Every Monday, we’ll recommend a movie–it could be a classic, an overlooked recent treasure, an unfairly maligned personal favorite or whatever the hell we feel like–and we’ll tell you where to find it online.A Man for All Seasons

, the Academy’s pick for best picture of 1966, was adapted by Robert Bolt from his own stage play and, in a lot of ways, it shows. I don’t mean that in the usual way, where a former plays becomes a movie set largely in a single room. On the contrary, Bolt, director Fred Zinnemann (From Here to Eternity) and cinematographer Ted Moore (most of the early James Bond movies) expand the world beautifully across the medieval English countryside.

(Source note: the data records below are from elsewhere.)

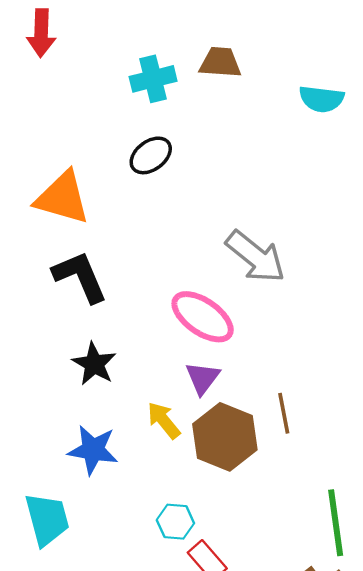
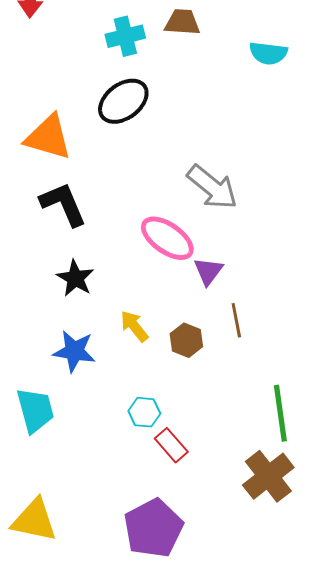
black ellipse: (151, 155) -> (123, 101), size x1.4
purple triangle: (203, 378) -> (208, 271), moved
brown hexagon: (225, 437) -> (186, 340), size x0.6

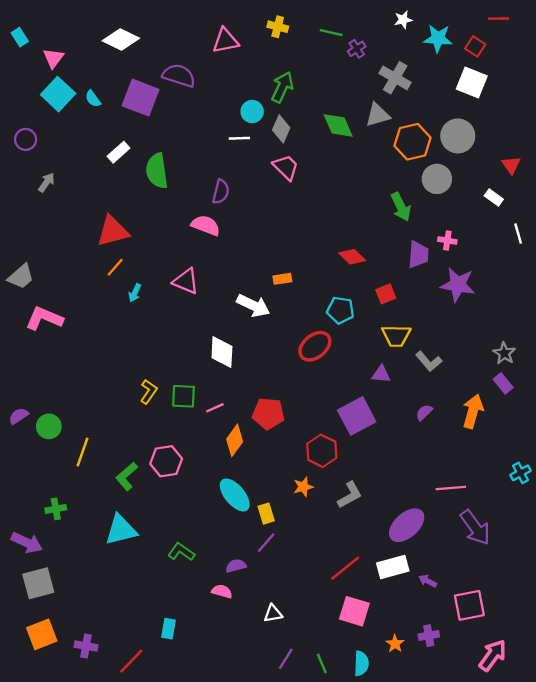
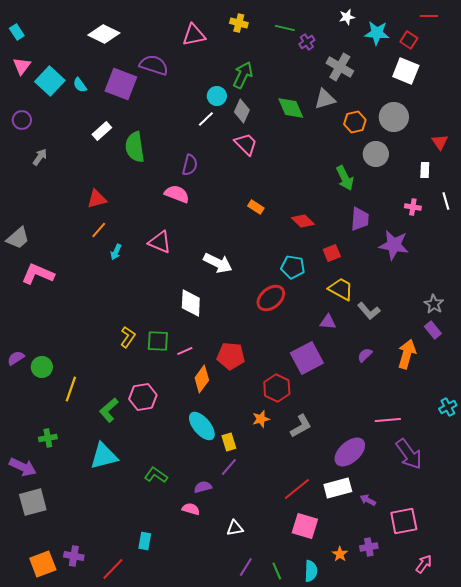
pink triangle: (53, 58) -> (22, 66), moved
white line: (239, 138) -> (206, 119), turned -42
orange hexagon: (412, 142) -> (355, 122), size x0.7
white rectangle: (494, 198) -> (425, 170), turned 56
red triangle: (113, 231) -> (97, 199), size x0.7
pink cross: (447, 240) -> (413, 207), moved
orange rectangle: (282, 279) -> (256, 207), moved, turned 42
yellow trapezoid: (396, 336) -> (341, 289), turned -152
orange square: (42, 634) -> (43, 564), moved
pink arrow: (493, 655) -> (424, 564), size x0.7

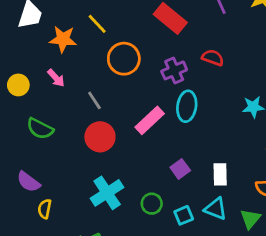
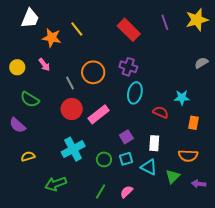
red semicircle: (213, 58) -> (161, 112), moved
orange circle: (124, 59) -> (93, 72), moved
purple cross: (174, 70) -> (128, 67), turned 36
pink rectangle: (150, 120) -> (99, 114), moved
purple semicircle: (28, 182) -> (17, 125), moved
yellow semicircle: (45, 209) -> (28, 156), turned 56
cyan square: (184, 215) -> (126, 159), moved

No, I mean A Man for All Seasons feels like a play in that it’s chock full of characters stopping, standing and delivering stirring monologues. Such theatricality could be tedious in less capable hands but, with this cast, the result is the best possible version of an actor’s showcase. Paul Scofield (who also won an Oscar) reprises the role of Thomas More from the stage and is surrounded by folks such as Orson Welles as Cardinal Wolsey, Leo McKern with a much different take on Thomas Cromwell than Mark Rylance gave us in the more recent Wolf Hall, Robert Shaw as perhaps the definitive Henry VIII in all of cinema history, a young John Hurt and even an uncredited Vanessa Redgrave. If all plays-turned-movies were this much fun to watch, the subgenre would have a better reputation.



A Man for All Seasons is available on Filmstruck.